7. If You Receive a Verification Code You Didn’t Request

What to do:

  • Don’t share the verification code:
    • Ignore the code, and don’t share it with anyone.
  • Block the hacker’s number (if known):
    • If you suspect a specific person is attempting to hijack your account, block them from your phone's contact list.
  • Enable Two-Step Verification:
    • If not already enabled, set up two-step verification immediately by going to Settings > Account > Two-step verification.
    • You’ve been locked out of your account and cannot access your messages or profile.

8.  If Your WhatsApp is Hacked and You Cannot Log in

What to do:

  • Request a new verification code:
    • Open WhatsApp: Launch the WhatsApp app on your phone.
    • Enter Your Phone Number: When prompted, enter the phone number associated with your WhatsApp account. Make sure to include the correct country code.
    • Request Code: WhatsApp will send a 6-digit verification code to the phone number you entered.
    • Enter the Code: Once you receive the code, enter it into the WhatsApp verification screen to log in.

This may come as an SMS or a phone call, depending on your region and WhatsApp's settings.

  • Contact WhatsApp Support:
    • If you're still unable to regain access, email support@whatsapp.com with a detailed explanation, including:
      • Your phone number (with country code).
      • A clear explanation of the issue (e.g., unable to log in or receive verification codes).
  • Ask for account restoration:
    • Mention if your account has been hijacked, and request WhatsApp to investigate and restore access.

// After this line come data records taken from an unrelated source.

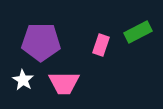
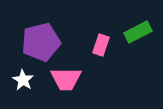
purple pentagon: rotated 15 degrees counterclockwise
pink trapezoid: moved 2 px right, 4 px up
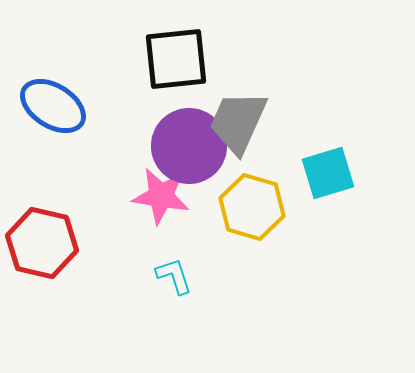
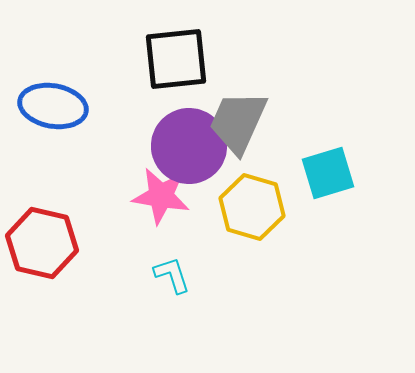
blue ellipse: rotated 22 degrees counterclockwise
cyan L-shape: moved 2 px left, 1 px up
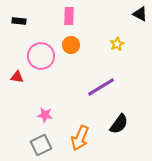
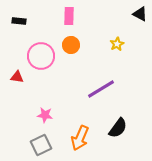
purple line: moved 2 px down
black semicircle: moved 1 px left, 4 px down
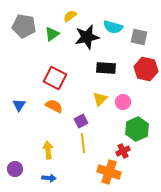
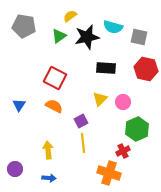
green triangle: moved 7 px right, 2 px down
orange cross: moved 1 px down
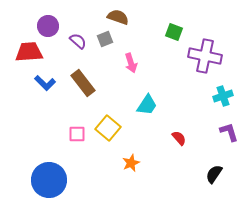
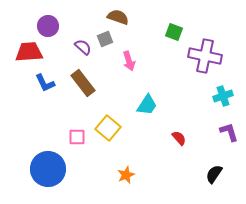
purple semicircle: moved 5 px right, 6 px down
pink arrow: moved 2 px left, 2 px up
blue L-shape: rotated 20 degrees clockwise
pink square: moved 3 px down
orange star: moved 5 px left, 12 px down
blue circle: moved 1 px left, 11 px up
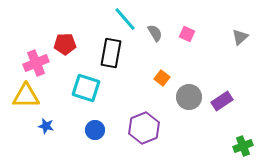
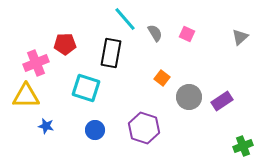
purple hexagon: rotated 20 degrees counterclockwise
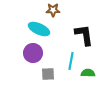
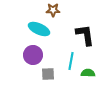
black L-shape: moved 1 px right
purple circle: moved 2 px down
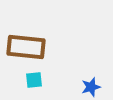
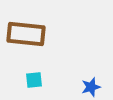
brown rectangle: moved 13 px up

9. If Your Account is Hijacked, and the Hacker Changed Your Phone Number

  • Signs of Hijacking:
    • Your WhatsApp account is linked to a different phone number that you didn’t set.

What to Do:

  1. Contact WhatsApp Support Immediately:
    • Email WhatsApp: Send an email to support@whatsapp.com explaining that your account’s phone number was changed without your consent.
      • Include your original phone number (with the country code).
      • Describe the situation in detail, including any unusual activities or signs that led you to believe your account was hijacked.
    • Request Account Lock: Ask WhatsApp to lock your account to prevent further unauthorized access.
    • Ask for Account Recovery: Request WhatsApp to initiate an account recovery process to restore access to your original phone number.
  2. Verify Your Original Phone Number:
    • WhatsApp Will Lock Your Account: Once your account is locked, WhatsApp will begin the process of verifying your identity.
    • Follow the Instructions: You’ll be asked to verify your original phone number (the one you used when setting up WhatsApp).
      • WhatsApp will send a 6-digit verification code to this phone number via SMS or a voice call.
    • Regain Access: Once you enter the correct code, you will regain access to your WhatsApp account, and the hijacker’s number will be removed.

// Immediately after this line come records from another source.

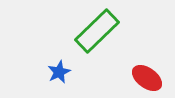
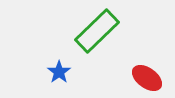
blue star: rotated 10 degrees counterclockwise
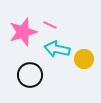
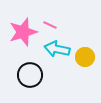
yellow circle: moved 1 px right, 2 px up
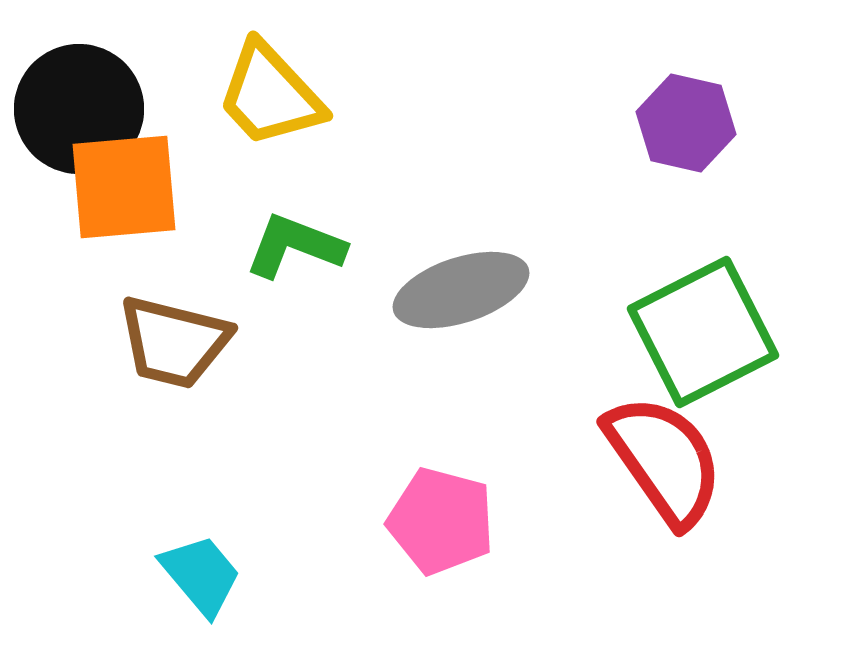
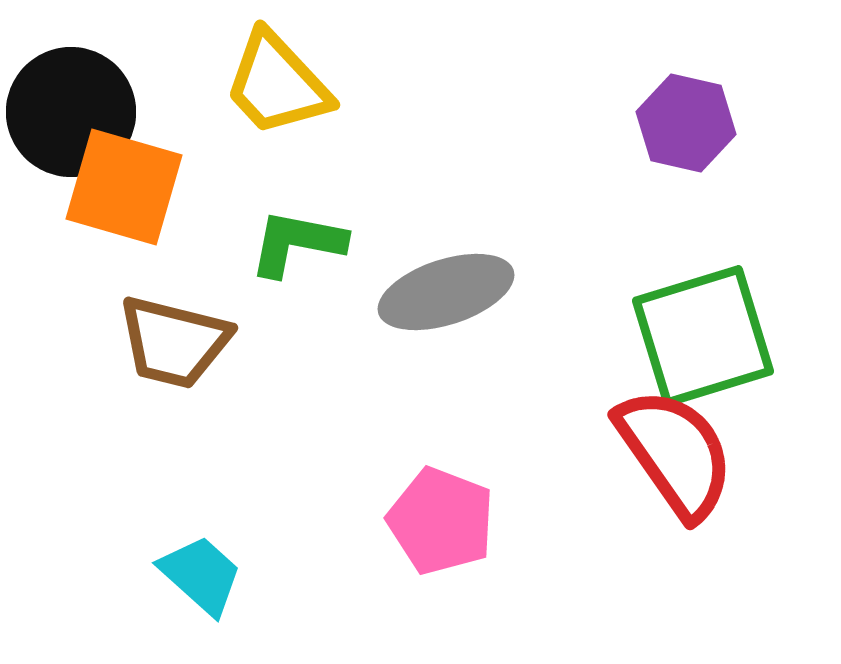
yellow trapezoid: moved 7 px right, 11 px up
black circle: moved 8 px left, 3 px down
orange square: rotated 21 degrees clockwise
green L-shape: moved 2 px right, 3 px up; rotated 10 degrees counterclockwise
gray ellipse: moved 15 px left, 2 px down
green square: moved 4 px down; rotated 10 degrees clockwise
red semicircle: moved 11 px right, 7 px up
pink pentagon: rotated 6 degrees clockwise
cyan trapezoid: rotated 8 degrees counterclockwise
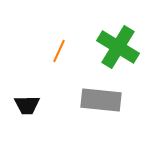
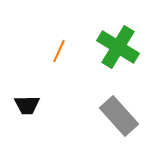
gray rectangle: moved 18 px right, 16 px down; rotated 42 degrees clockwise
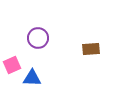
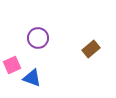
brown rectangle: rotated 36 degrees counterclockwise
blue triangle: rotated 18 degrees clockwise
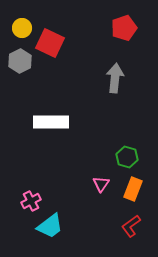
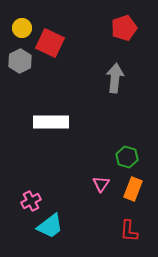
red L-shape: moved 2 px left, 5 px down; rotated 50 degrees counterclockwise
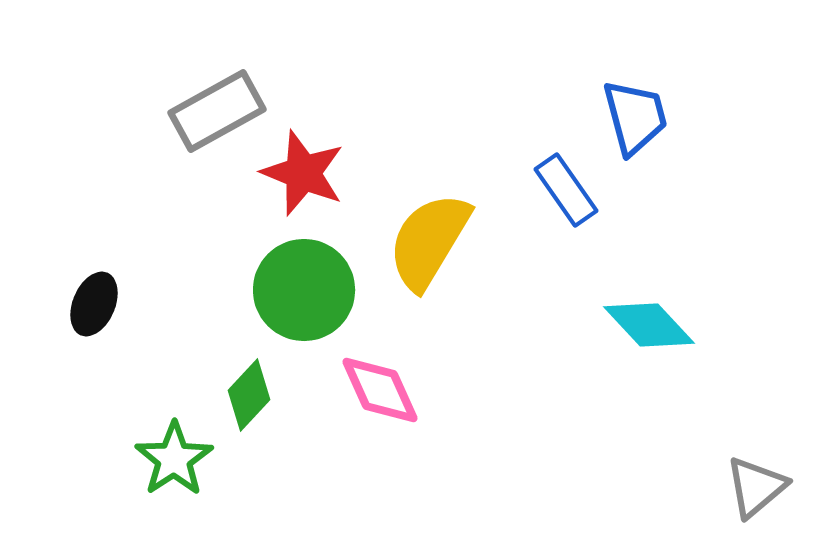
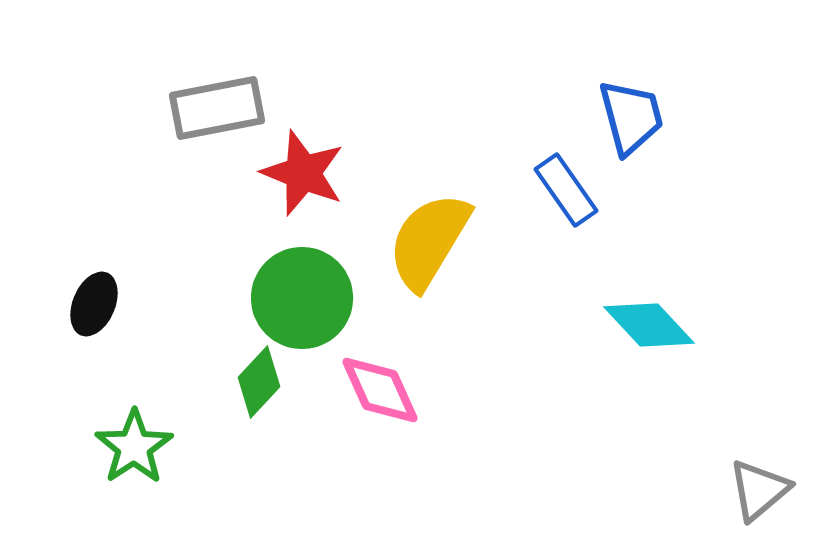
gray rectangle: moved 3 px up; rotated 18 degrees clockwise
blue trapezoid: moved 4 px left
green circle: moved 2 px left, 8 px down
green diamond: moved 10 px right, 13 px up
green star: moved 40 px left, 12 px up
gray triangle: moved 3 px right, 3 px down
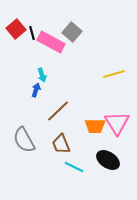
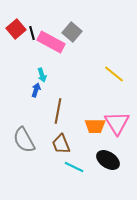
yellow line: rotated 55 degrees clockwise
brown line: rotated 35 degrees counterclockwise
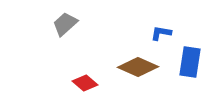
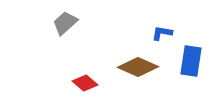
gray trapezoid: moved 1 px up
blue L-shape: moved 1 px right
blue rectangle: moved 1 px right, 1 px up
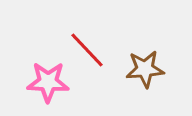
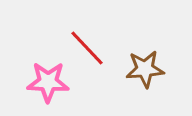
red line: moved 2 px up
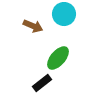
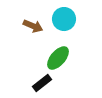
cyan circle: moved 5 px down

The CIRT urges users to remain vigilant, especially during the holiday season when cybercriminals often intensify their efforts. Common tactics being used include phishing and smishing, which involve fake messages or links that attempt to steal sensitive data or install malware on devices.

Additional Preventative Measures

  • Enable Two-Step Verification: This adds an extra layer of security, requiring both your SIM card and a personal PIN.
    • To enable: Go to Settings > Account > Two-Step Verification and follow the instructions.
  • Never Share Your Verification Code: Always keep your 6-digit verification code private, even if someone claims to be from WhatsApp.
  • Beware of Suspicious Links and Attachments: Never click on links or open attachments from unknown or untrusted sources.
  • Use a Strong Device Lock: Set a PIN, password, or biometric security (fingerprint/face recognition) on your phone to prevent unauthorized access.
  • Regularly check your broadcast lists and message history to identify any suspicious activity.